LOL ... Moi aussi je suis sur PC mais fait se rendre à l&#8217;évidence ...

Sans parler du Processeur, la vieille Radeon 9700 d'un Powerbook G4 serais de toute façon incapable de faire tourner Assassin's Creed, elle ne prends même pas en charge Shader Marks 3.0, indispensable à l'éxécution du jeu.
Et les développeurs ne ré-coderons JAMAIS un jeu pour PPC, à mon avis, tu n'a jamais codé, tu comprendrais, il fait un temps fou pour y arriver à coder un jeu d'une architecture X86 vers du RISC.


----------



## iota (19 Novembre 2011)

Salut,



-oldmac- a dit:


> Et les développeurs ne ré-coderons JAMAIS un jeu pour PPC, à mon avis, tu n'a jamais codé, tu comprendrais, il fait un temps fou pour y arriver à coder un jeu d'une architecture X86 vers du RISC.


Ce n'est pas vraiment un problème.
Le jeu tourne déjà sur une XBox 360 (processeur dérivé du PowerPc G5).

@+
iota


----------



## Djipsy5 (20 Novembre 2011)

Ah bahh c'est dommage, moi qui avait vraiment espoir.
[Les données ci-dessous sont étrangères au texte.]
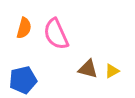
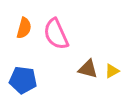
blue pentagon: rotated 20 degrees clockwise
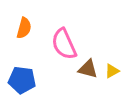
pink semicircle: moved 8 px right, 10 px down
blue pentagon: moved 1 px left
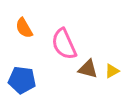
orange semicircle: rotated 135 degrees clockwise
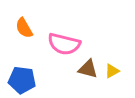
pink semicircle: rotated 52 degrees counterclockwise
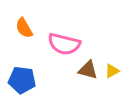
brown triangle: moved 1 px down
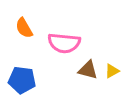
pink semicircle: moved 1 px up; rotated 8 degrees counterclockwise
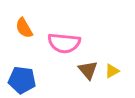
brown triangle: rotated 35 degrees clockwise
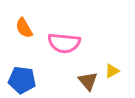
brown triangle: moved 11 px down
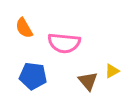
blue pentagon: moved 11 px right, 4 px up
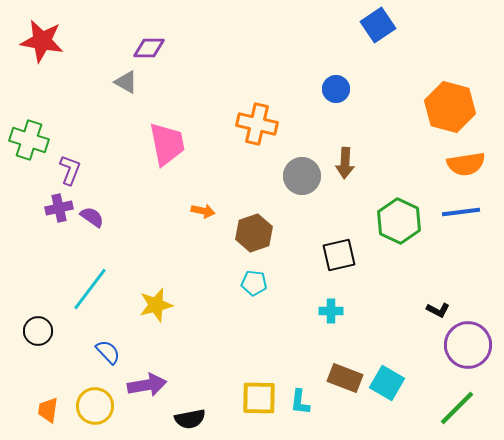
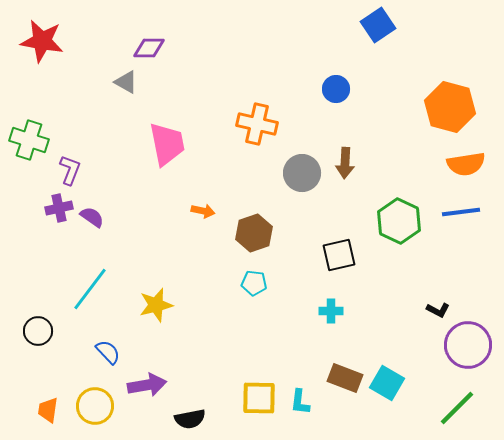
gray circle: moved 3 px up
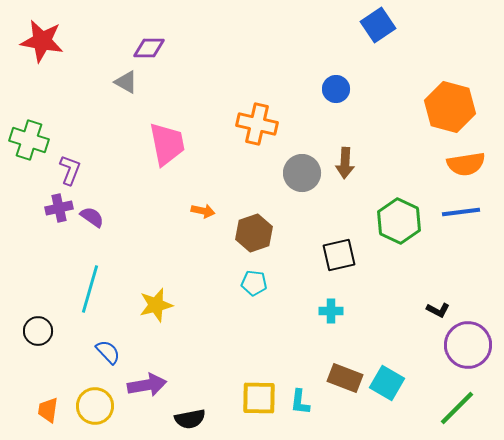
cyan line: rotated 21 degrees counterclockwise
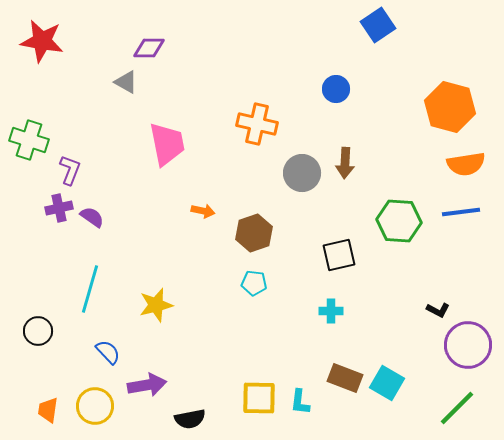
green hexagon: rotated 21 degrees counterclockwise
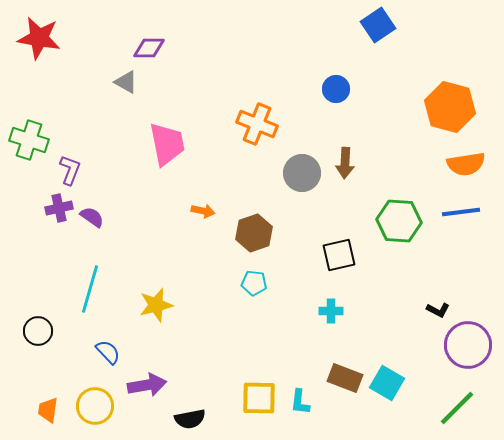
red star: moved 3 px left, 3 px up
orange cross: rotated 9 degrees clockwise
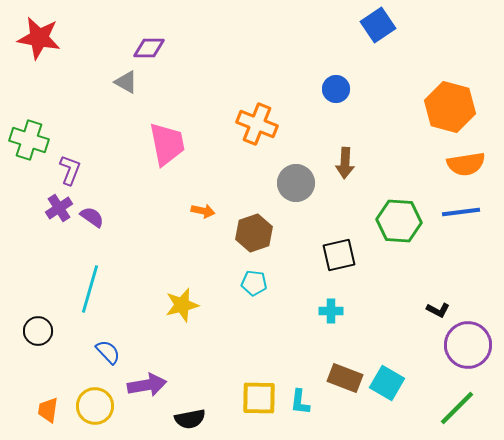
gray circle: moved 6 px left, 10 px down
purple cross: rotated 20 degrees counterclockwise
yellow star: moved 26 px right
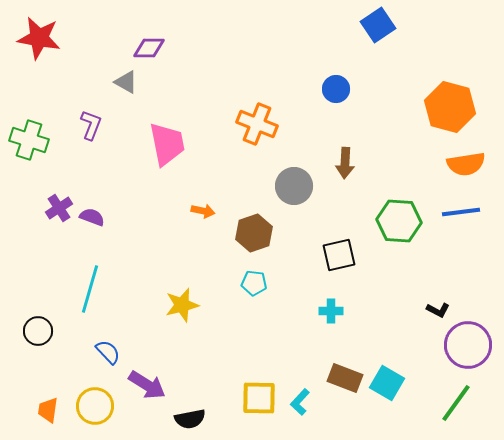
purple L-shape: moved 21 px right, 45 px up
gray circle: moved 2 px left, 3 px down
purple semicircle: rotated 15 degrees counterclockwise
purple arrow: rotated 42 degrees clockwise
cyan L-shape: rotated 36 degrees clockwise
green line: moved 1 px left, 5 px up; rotated 9 degrees counterclockwise
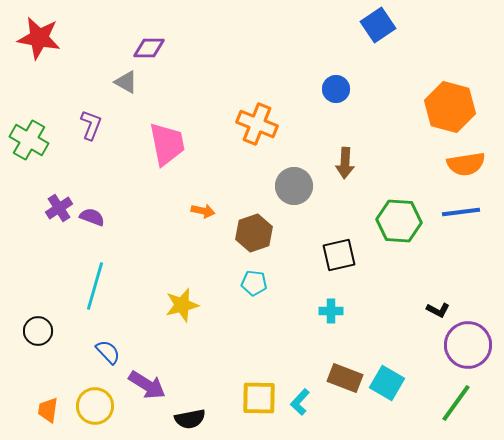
green cross: rotated 12 degrees clockwise
cyan line: moved 5 px right, 3 px up
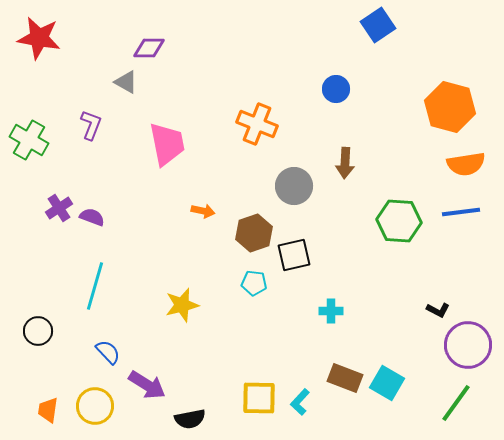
black square: moved 45 px left
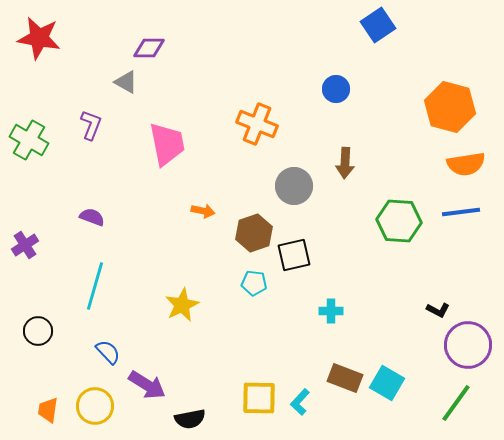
purple cross: moved 34 px left, 37 px down
yellow star: rotated 12 degrees counterclockwise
S'il ya bien un truc que je reproche a apple, c'est d'avoir rendu les POWERPC obsoletes aussi tôt. Moi a qui les economies n'atteingnent pas un Mac Intel. Que vais je faire? Et puis les programmateurs sont tout simplement méchants. Apple avait dit que iMovie 09 ne tourne pas sur G4 mais apres un HAck, je l'ai fait tourner sur le mien et je peux t'assurer que je fais des montages vidéo de 1Heure et quelque en HD, no probleme, il n'a jamais buggé ni planté. Quand je vois un jeu à la télé super, je me dis youpi c'est dispo sur mac, je me rend a la Fnac et je lis sur la boîte Intel. Pourtant je peux assurer que le Powerbook G4 (équipé d'un HDD 7200tr/m et 2Go Ram) fonctionnerait plus vite que certains nouveaux PC. Pourtant Sims 2 y tourne parfaitement pour moi alors qu'il fait 6Go avec un superbe graphisme. S'il essayait d'émuler Assassin's Creed sur PowerPC, il n'auraient eu qu'à réduire la qualité graphique( on s'en fous de la qualité graphique LOL). Pfffffff, mon Powerbook G4 me décoit de jour en jour vu que je ne peux profiter que des vieux Logiciels poussiéreux


----------